Creating a Data Product
Building a data product has more effect than anybody can imagine. Let’s walk through a few of these benefits.
Purpose i.e. we know what we are building and what the vision is.
Teamwork i.e. we are now part of a team with a product we can be proud of instead of a combination of random teams (data analysts, engineers, or scientists) trying to get requests in and out.
Ownership and responsibility i.e. we know where we start and we end.
Service of others i.e. making sure that our customers are happy with what we provide.
Return of Investment is defined within the product, instead of the individual folks within the data teams.
Prioritization of data
But most importantly, we will be able to define things in data products that otherwise would not be defined at all. The more things we can define within the data realm, the more likely we can get the adoption of data practices not just within data teams but also as an organization as a whole.
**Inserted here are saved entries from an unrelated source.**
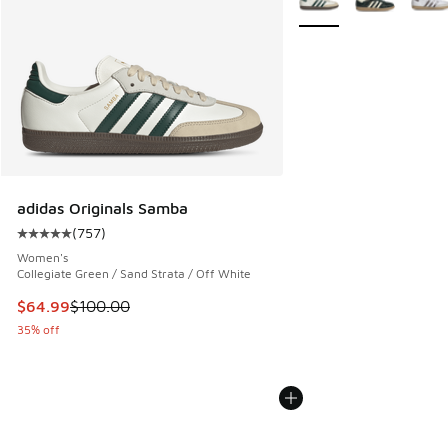
adidas Originals Samba
(
757
)
Average customer rating - [5 out of 5 stars], 757 reviews
Women's
Collegiate Green / Sand Strata / Off White
This item is on sale. Price dropped from $100.00 to $64.99
$64.99
$100.00
35% off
We care about whether data practices are adopted across the organization.
Compliance
This is probably the most obvious practice we want the whole company to abide by. Let’s take a look at GDPR as an example. General Data Protection Regulation (GDPR) is a regulation in EU law on data protection and privacy for all individuals within the European Union (EU) and the European Economic Area (EEA). If an organization does not follow GDPR, it can result in significant consequences, including:
Financial penalties: Non-compliance with GDPR can result in substantial fines.
Reputational damage: Organizations that do not follow GDPR can suffer from negative publicity, damaging their reputation and brand.
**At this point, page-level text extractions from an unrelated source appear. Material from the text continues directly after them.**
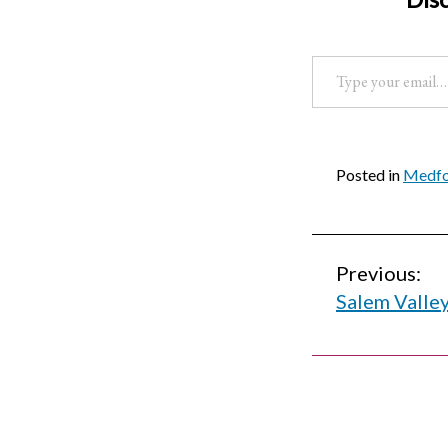
Type your email…
Posted in
Medfor
Post
Previous:
Salem Valle
navigati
Legal liability: Organizations that violate GDPR can face legal action from individuals whose personal data has been mishandled or misused.
Loss of trust: Organizations that do not follow GDPR can lose the trust of customers, employees, and partners, which can have a significant impact on business.
Disruptions to operations: Organizations that do not follow GDPR may face disruptions to their operations, including data breaches and the need to stop processing personal data.
Bottomline: heavy fines, lawsuits, and the shutdown of the company.
Answering with Data
Current business cultures tend to rely heavily on intuition or gut feelings when responding to questions. However, by creating a data product, we emphasize the importance of using data to inform our decisions. When we use data on top of intuition, we can then provide a more rigorous, objective, and evidence-based way of making decisions. This allows for a reduction of personal biases and a more accurate and efficient decision-making process overall.
Data prioritization as a product is an invaluable tool for developing a more in-depth comprehension of the issue at hand. By having access to data that has been organized in a way that is easy to understand, it becomes easier to identify key elements of the problem and develop a plan of action to address it. Furthermore, data prioritization can also help to identify potential solutions that may have previously been overlooked, allowing for a more creative and comprehensive approach to problem-solving. In essence, data prioritization can be an immensely useful asset in tackling any issue, providing a more detailed and nuanced perspective that can help to bring about the desired result.
Conclusion
Building a data product will encourage data practices across the company, benefiting the company as a whole. And all it takes is prioritizing DataOps.